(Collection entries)
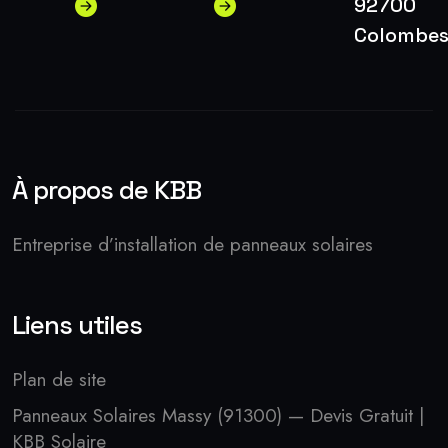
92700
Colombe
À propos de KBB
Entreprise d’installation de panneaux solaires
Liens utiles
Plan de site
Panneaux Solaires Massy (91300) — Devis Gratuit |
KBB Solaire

● **Assignment**
What is needed is a word-for-word restatement of the entries, minus any pictures.

● **Task solution**
92700
Colombe
À propos de KBB
Entreprise d’installation de panneaux solaires
Liens utiles
Plan de site
Panneaux Solaires Massy (91300) — Devis Gratuit |
KBB Solaire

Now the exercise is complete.